A radio signal known as Saturn Kilometric Radiation, which scientists have used to estimate the length of a day on Saturn, is intimately linked to the behavior of Saturn's magnetic field. Because Saturn has no surface or fixed point to clock its rotation rate, scientists inferred the rotation rate from timing the peaks in this type of radio emission, which is assumed to surge with each rotation of a planet. This method has worked for Jupiter, but the Saturn signals have varied. Measurements from the early 1980s taken by NASA's Voyager spacecraft, data obtained in 2000 by the ESA/NASA Ulysses mission, and Cassini data from about 2003 to the present differ by a small, but significant degree. As a result, scientists are not sure how long a Saturn day is.
"What's important about this new work is that scientists are beginning to describe the global, causal relationships between some of the complex, invisible forces that shape the Saturn environment," said Marcia Burton, the Cassini fields and particles investigation scientist at NASA's Jet Propulsion Laboratory, Pasadena, Calif. "The new results still don't give us the length of a Saturn day, but they do give us important clues to begin figuring it out. The Saturn day length, or Saturn's rotation rate, is important for determining fundamental properties of Saturn, like the structure of its interior and the speed of its winds."
Plasma is invisible to the human eye. But the ion and neutral camera on Cassini's magnetospheric imaging instrument provides a three-dimensional view by detecting energetic neutral atoms emitted from the plasma clouds around Saturn. Energetic neutral atoms form when cold, neutral gas collides with electrically-charged particles in a cloud of plasma. The resulting particles are neutrally charged, so they are able to escape magnetic fields and zoom off into space. The emission of these particles often occurs in the magnetic fields surrounding planets.
By stringing together images obtained every half hour, scientists produced movies of plasma as it drifted around the planet. Scientists used these images to reconstruct the 3-D pressure produced by the plasma clouds, and supplemented those results with plasma pressures derived from the Cassini plasma spectrometer.
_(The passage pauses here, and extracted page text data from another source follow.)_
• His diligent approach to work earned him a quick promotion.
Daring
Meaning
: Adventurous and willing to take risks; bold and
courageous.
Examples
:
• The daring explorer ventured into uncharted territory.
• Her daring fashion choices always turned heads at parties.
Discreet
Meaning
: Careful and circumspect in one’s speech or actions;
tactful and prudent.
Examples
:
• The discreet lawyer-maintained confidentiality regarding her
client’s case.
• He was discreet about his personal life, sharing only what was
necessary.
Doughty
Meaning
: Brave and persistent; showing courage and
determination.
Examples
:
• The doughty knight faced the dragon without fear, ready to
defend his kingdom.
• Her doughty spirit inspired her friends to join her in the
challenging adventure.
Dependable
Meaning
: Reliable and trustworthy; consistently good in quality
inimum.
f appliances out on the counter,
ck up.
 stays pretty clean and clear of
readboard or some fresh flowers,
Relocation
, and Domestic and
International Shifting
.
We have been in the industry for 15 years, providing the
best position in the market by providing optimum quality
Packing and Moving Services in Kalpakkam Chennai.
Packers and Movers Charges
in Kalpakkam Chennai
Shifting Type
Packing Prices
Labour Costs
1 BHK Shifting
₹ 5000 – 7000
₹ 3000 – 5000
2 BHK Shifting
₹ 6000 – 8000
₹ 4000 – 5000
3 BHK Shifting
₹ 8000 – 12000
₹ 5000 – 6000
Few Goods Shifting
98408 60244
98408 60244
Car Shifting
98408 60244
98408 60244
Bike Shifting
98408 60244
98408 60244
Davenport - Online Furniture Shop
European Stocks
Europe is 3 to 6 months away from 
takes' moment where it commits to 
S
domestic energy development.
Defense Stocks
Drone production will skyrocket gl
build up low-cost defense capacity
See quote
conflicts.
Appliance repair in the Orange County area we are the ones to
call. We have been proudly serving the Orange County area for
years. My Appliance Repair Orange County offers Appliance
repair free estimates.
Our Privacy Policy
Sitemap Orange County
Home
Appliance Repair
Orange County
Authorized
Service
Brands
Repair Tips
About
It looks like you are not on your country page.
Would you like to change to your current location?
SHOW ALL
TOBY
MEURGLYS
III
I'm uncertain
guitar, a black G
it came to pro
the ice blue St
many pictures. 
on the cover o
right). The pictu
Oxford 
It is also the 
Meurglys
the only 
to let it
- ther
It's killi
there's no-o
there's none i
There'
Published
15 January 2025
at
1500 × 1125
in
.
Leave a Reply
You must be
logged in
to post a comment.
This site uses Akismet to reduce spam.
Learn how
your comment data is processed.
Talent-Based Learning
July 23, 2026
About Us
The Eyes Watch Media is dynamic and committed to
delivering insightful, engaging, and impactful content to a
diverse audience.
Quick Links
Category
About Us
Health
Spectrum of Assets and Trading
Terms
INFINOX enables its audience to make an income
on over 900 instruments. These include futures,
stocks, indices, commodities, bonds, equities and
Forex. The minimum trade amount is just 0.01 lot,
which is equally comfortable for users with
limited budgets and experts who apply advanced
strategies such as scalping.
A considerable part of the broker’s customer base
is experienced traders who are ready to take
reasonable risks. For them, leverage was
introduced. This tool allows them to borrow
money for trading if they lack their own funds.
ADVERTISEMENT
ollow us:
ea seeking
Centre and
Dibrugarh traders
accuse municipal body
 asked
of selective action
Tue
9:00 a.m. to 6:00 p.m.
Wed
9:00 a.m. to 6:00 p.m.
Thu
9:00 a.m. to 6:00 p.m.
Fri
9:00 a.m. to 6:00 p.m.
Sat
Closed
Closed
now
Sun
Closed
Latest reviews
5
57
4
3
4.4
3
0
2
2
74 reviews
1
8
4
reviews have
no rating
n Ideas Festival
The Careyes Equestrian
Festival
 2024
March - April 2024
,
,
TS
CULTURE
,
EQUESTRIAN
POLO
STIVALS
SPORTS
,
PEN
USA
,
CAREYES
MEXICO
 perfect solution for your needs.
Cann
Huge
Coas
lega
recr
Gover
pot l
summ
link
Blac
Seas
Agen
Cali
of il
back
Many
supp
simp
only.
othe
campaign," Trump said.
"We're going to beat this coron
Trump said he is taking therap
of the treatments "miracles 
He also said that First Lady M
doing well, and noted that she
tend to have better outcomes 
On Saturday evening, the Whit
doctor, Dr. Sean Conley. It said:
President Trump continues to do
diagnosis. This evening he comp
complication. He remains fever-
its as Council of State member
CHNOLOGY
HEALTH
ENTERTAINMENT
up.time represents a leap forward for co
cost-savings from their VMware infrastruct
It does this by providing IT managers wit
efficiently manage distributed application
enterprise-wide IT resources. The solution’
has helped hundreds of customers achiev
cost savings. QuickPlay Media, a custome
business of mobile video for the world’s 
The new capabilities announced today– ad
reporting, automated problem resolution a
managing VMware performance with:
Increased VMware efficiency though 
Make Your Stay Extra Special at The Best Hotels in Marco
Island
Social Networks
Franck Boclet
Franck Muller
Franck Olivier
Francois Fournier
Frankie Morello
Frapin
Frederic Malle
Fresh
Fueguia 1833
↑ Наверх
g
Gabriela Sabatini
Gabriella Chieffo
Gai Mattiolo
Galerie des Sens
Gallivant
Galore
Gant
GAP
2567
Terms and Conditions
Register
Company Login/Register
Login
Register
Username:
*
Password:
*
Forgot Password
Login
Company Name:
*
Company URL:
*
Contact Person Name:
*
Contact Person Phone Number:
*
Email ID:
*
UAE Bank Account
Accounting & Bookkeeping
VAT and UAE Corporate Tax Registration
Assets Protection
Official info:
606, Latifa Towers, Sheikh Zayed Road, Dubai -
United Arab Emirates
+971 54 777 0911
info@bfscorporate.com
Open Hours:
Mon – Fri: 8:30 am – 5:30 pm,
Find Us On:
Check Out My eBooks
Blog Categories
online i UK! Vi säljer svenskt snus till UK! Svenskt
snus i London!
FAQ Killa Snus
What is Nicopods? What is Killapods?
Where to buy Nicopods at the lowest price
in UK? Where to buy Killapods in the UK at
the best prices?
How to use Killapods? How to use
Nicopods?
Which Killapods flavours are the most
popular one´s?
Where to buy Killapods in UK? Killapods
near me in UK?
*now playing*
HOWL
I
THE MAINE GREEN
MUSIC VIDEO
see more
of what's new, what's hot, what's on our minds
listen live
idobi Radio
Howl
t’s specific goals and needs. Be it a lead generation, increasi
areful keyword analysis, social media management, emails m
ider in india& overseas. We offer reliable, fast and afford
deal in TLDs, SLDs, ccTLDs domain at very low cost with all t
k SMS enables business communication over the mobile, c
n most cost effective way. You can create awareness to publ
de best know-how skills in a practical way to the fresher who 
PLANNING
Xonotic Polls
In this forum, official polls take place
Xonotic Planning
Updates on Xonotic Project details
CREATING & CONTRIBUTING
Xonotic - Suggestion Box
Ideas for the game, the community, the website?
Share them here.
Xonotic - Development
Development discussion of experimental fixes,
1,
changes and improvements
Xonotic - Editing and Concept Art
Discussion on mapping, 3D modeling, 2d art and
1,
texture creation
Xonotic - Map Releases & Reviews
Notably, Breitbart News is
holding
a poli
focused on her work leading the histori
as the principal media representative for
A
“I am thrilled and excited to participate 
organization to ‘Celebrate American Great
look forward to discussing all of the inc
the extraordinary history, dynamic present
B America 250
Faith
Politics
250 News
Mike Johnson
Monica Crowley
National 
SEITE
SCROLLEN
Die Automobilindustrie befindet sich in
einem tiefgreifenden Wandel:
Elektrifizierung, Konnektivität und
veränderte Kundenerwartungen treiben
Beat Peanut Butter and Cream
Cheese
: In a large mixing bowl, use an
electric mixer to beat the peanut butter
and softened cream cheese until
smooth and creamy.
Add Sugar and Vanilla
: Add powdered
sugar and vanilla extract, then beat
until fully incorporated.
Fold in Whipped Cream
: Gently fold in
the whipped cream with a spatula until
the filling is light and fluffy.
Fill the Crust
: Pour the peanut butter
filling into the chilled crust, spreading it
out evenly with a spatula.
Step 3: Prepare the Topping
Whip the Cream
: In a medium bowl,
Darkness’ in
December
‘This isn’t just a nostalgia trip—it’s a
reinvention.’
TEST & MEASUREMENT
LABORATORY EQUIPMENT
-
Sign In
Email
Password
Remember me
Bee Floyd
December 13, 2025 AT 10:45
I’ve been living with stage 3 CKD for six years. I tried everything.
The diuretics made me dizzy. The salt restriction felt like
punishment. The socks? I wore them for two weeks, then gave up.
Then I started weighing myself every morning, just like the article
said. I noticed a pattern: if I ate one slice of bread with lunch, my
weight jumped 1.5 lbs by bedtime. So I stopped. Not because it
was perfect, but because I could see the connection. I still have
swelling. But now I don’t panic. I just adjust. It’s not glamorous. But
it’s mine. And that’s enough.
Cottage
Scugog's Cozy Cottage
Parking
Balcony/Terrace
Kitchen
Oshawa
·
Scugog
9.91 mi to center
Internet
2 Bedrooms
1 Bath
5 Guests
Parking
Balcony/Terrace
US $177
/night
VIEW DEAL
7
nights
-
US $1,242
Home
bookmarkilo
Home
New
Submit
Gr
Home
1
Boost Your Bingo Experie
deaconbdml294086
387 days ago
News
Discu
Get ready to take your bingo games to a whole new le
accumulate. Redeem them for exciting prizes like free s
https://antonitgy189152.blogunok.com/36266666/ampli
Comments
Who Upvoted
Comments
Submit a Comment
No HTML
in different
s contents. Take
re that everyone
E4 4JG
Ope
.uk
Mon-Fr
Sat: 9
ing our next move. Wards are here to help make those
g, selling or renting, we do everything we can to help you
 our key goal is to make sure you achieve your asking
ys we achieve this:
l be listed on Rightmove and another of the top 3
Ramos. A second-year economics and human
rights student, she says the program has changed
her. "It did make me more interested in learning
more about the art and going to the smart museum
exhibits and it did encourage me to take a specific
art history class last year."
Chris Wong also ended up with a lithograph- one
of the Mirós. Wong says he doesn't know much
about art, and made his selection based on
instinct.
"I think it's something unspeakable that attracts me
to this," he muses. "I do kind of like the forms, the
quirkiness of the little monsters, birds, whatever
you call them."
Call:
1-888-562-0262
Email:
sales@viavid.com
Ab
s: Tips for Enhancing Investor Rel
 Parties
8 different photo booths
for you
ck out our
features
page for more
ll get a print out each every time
Once scientists understood the pressure and its evolution, they could calculate the associated magnetic field perturbations along the Cassini flight path. The calculated field perturbation matched the observed magnetic field "thumps" perfectly, confirming the source of the field oscillations.
"We all know that changing rotation periods have been observed at pulsars, millions of light years from our solar system, and now we find that a similar phenomenon is observed right here at Saturn," said Tom Krimigis, principal investigator of the magnetospheric imaging instrument, also based at the Applied Physics Laboratory and the Academy of Athens, Greece. "With instruments right at the spot where it's happening, we can tell that plasma flows and complex current systems can mask the real rotation period of the central body. That's how observations in our solar system help us understand what is seen in distant astrophysical objects."
The Cassini-Huygens mission is a cooperative project of NASA, the European Space Agency and the Italian Space Agency. NASA's Jet Propulsion Laboratory, a division of the California Institute of Technology in Pasadena, Calif. manages the mission for NASA's Science Mission Directorate, Washington, D.C. The magnetic imaging instrument team is based at the Johns Hopkins University Applied Physics Laboratory, Laurel, Md.